SUPPLIED DATA =
-.-.-
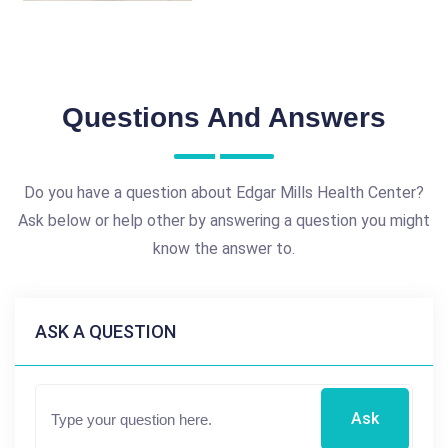
Questions And Answers
Do you have a question about Edgar Mills Health Center?
Ask below or help other by answering a question you might
know the answer to.
ASK A QUESTION
Ask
-.-.-
WORK TASK = An exact retyping of each record, with no pictures, is the answer required.

SOLUTION TO THIS TASK =
Questions And Answers
Do you have a question about Edgar Mills Health Center?
Ask below or help other by answering a question you might
know the answer to.
ASK A QUESTION
Ask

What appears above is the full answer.